Ce n’est plus une école rabbinique, c’est une marque franchisée, orthodoxe sans dérogation possible®. Tu n’as pas une seule photo de classe sans la tête du Rabbi qui t’accompagne avec toute sa dynastie du 16ème siècle à la première guerre du Golfe. Même sur les clichés d’identité, tu poses avec ton appareil dentaire et ton acné volcanique, mais un Sefer Torah sous le bras. Après une aliya ratée, mes parents étaient persuadés qu’ils y retourneraient, il fallait donc que je continue l’hébreu moderne. Manque de pot, ironie fatale ou coup du sort je me suis retrouvé chez des barbus, regards sévères à l’iranienne, qui étaient en deuil le jour de l’indépendance de l’Etat d’Israël dont ils ne reconnaissaient pas l’existence. Là-bas, l’argot c’était l’araméen et la dissidence, la bande de ceux qui portaient la kippa colorée. Heureusement, le Sentier s’est répandu, les fils de gérants en fuite, ruinés ou frappés par la foudre loubavitch, se sont ramenés. Une immigration non choisie. La révolution était en marche, la délinquance inévitable : ils ont introduit et passé sous le manteau la boutargue, un lot de tee-shirts LC WAIKIKI déstockés et la boukha. Quand Chevignon a rencontré le Maharal de Prague, la bataille a fait rage mais on a fini par avoir le droit de porter des vêtements de couleur et de danser le jour de Pourim.

 

 

Yavné. La seule chose qui surprend, c’est que l’école ne soit pas implantée à Neuilly ou dans le 16ème. Yavné-Janson de Sailly, même combat, on aurait même pu envisager un jumelage. Gossip Girl n’a rien inventé. Au commencement étaient le verbe, une première Rolex à la bar-mitsva et le coupé Mercedes. Yavné, terminus pour le tunisien blindé, le marocain fils d’ophtalmo et ceux qui ont vendu les actions de Naf-Naf ou Blanc-Bleu avant que l’affaire du Sentier ne passe en correctionnelle. Pour tout sépharade qui se respecte, la mobilité sociale et le passage en CSP+++ doivent commencer par Yavné ou rien ne se passera. C’est la chance de se trouver un bon mari, s’offrir une prépa à la vie en immeuble bourgeois-pierre de taille et se greffer sur des followers qui refusent le Royal Cheese mais pratiquent le Filet O’Fish à outrance et voyagent déjà aux States quand tu viens à peine de découvrir Deauville.

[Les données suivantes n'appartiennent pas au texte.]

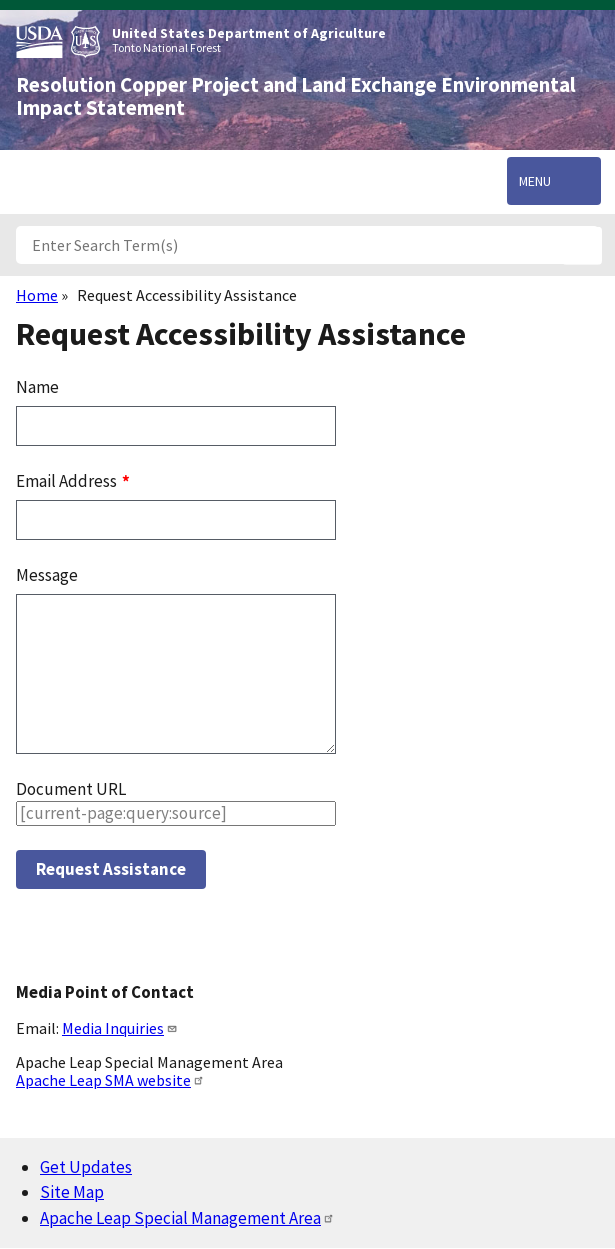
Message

On connaissait tous un type que le chauffeur du père déposait le matin, un fils de star qui essayait de survivre aux années 80 et une beauté dont la mère avait fui la noblesse versaillaise pour un Boujenah à la peau mate qui l’avait ensorcelé à Saint-Tropez. Yavné, ce n’est pas une école juive, c’est le Springbreak toute l’année. Yavné, je ne danse par sur le mia, je ne danse qu’avec les miens. Ambiance chalala, sapes hors de prix et la langue acérée de la vipère qui protège son désert intellectuel. L’été sera à Tel-Aviv et nulle part ailleurs, Yad Vashem fait trop couler le mascara. Hors les murs, personne ne fait shabbat mais à l’intérieur tout le monde a transformé son judaïsme en réseau social. Théodore Hertzl a disparu des platines, C’est David Guetta qui a réussi, c’est lui le modèle à suivre. A Yavné, l’identité juive, c’est un business florissant de l’inculture, la commercialisation d’une identité perdue.

 

 
L’école laïque, c’est Jules Ferry qui te demande d’enlever la kippa quand il te fout des heures de colle. Tu as longtemps cru que tu partais pour l’enfer des enfers, l’abysse des prépuces, des nazis en pantalon velours, du chevelu en chemise en jean Wrangler et des keffiehs sur fond de survêtements Challenger Adidas. Et à l’arrivée, le bahut, rien que le nom te fait comprendre que rien ne sera casher. Au lycée, la personnalité n’est pas encore affirmée alors l’histoire de plusieurs siècles de pogroms et d’exil n’a pas trouvé de correspondance pour rejoindre la ligne 7 ou le RER C. La semaine, à la cantine, tu dois esquiver le rôti de porc ou tamiser chaque grain de riz avec son accessoire cantonais maléfique, et quand arrive le jour tant attendu du burger-frites qui va déclencher l’émeute et l’Intifada des réfectoires, tu passes pour un dingue à te concentrer sur la salade de choux ou marchander au self deux desserts et pas de plat.
 
Selon les périodes, la religion s’assume ou s’expulse. Une année, tu te lèves la boule au ventre, des trémolos dans la gorge et la sueur qui coule dans le dos pour avouer et expliquer que c’est bientôt Kippour et que tu vas avoir du mal à te coltiner la visite du Louvre et le musée d’Orsay la veille car Kol Nidré démarre tôt. Mais, l’été passera, et tu expliqueras qu’il t’est impossible de composer le moindre contrôle de maths pendant la fête de Shémini atsérète ou de passer au tableau les quarante-neuf jours du Omer. Heureusement, l’école publique, c’est aussi les filles, les premières cuites et les joints en douce. Bref, tu as compris que Sodome n’a pas eu besoin de Gomorrhe pour envoyer valser les traditions et reléguer le shabbat en quatrième division. C’est encore toi qui fait retarder l’arrivée du Messie et si le 3ème temple risque de se construire tout seul, le monde moderne a vraiment du bon, à se demander si être goy ne fait pas un peu de bien de temps en temps.
 
Benjamin Médioni
 
Retrouvez les chroniques de Benjamin Médioni « Nos années BBYO », « Nos années Betar », « Nos années libérales », « Nos années Loubavitch » sur Jewpop.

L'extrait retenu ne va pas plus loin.